◆ REQUIRED ACTION
Each line of the data that includes "питания" must be copied.

◆ RECORDS TO PROCESS
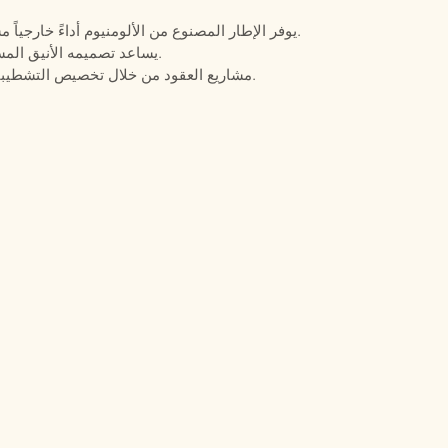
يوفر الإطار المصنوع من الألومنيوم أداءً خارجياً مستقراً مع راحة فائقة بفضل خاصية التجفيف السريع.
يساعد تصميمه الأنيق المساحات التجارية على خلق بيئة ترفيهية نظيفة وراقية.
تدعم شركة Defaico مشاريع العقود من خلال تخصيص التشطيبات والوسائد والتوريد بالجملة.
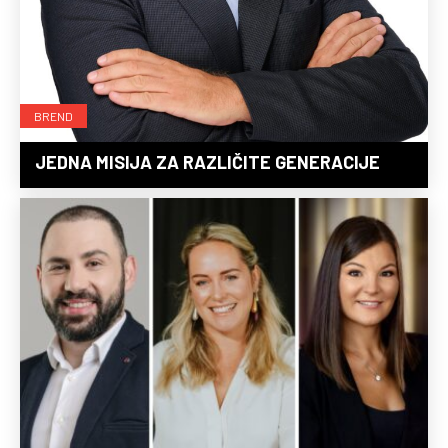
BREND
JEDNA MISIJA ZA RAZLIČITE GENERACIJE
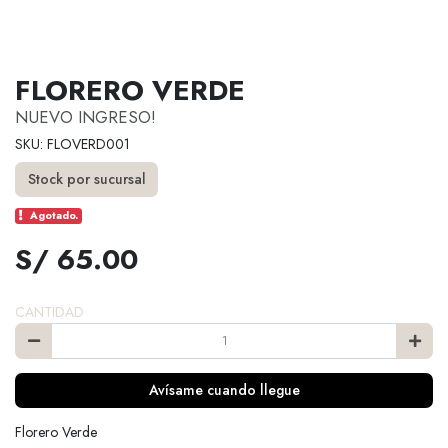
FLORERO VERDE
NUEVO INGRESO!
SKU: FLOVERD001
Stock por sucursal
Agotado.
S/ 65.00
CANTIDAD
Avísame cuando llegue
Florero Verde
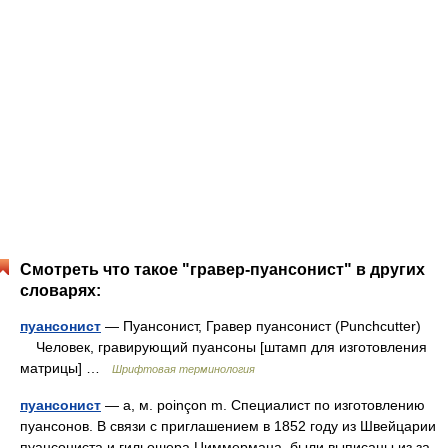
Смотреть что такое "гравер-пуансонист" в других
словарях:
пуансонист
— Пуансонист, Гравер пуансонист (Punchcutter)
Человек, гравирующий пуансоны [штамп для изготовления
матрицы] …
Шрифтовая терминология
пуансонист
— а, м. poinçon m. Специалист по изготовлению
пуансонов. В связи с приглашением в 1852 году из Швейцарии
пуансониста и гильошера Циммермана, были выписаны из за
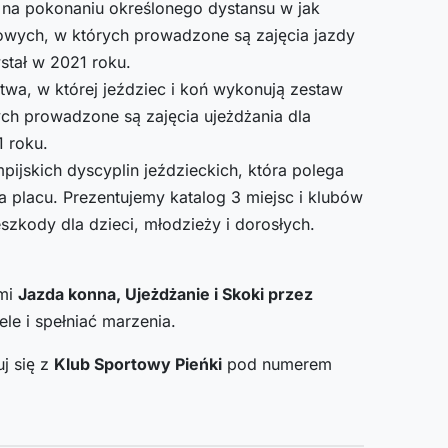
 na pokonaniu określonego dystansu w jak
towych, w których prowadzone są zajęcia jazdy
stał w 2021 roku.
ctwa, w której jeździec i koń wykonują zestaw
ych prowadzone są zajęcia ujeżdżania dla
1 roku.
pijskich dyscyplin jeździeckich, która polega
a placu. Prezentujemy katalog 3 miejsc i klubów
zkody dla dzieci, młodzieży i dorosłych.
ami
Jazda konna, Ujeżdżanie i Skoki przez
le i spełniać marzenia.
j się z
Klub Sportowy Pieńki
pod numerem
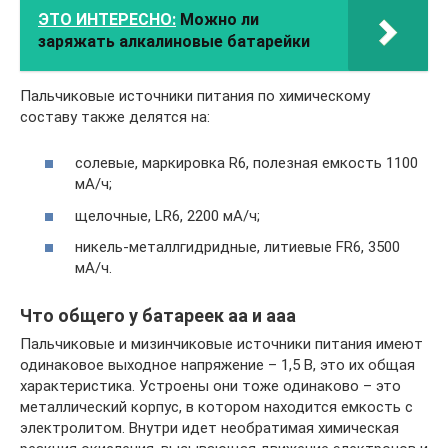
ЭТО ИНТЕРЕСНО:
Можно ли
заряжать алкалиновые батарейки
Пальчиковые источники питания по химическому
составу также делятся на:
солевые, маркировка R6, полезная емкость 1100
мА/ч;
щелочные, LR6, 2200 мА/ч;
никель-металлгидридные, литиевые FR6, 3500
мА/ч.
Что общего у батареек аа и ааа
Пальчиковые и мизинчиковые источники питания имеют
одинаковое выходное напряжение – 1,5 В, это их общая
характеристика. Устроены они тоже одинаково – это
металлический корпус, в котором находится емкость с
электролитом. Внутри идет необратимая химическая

◆ SOLUTION FOR THIS PROBLEM
Пальчиковые источники питания по химическому
Пальчиковые и мизинчиковые источники питания имеют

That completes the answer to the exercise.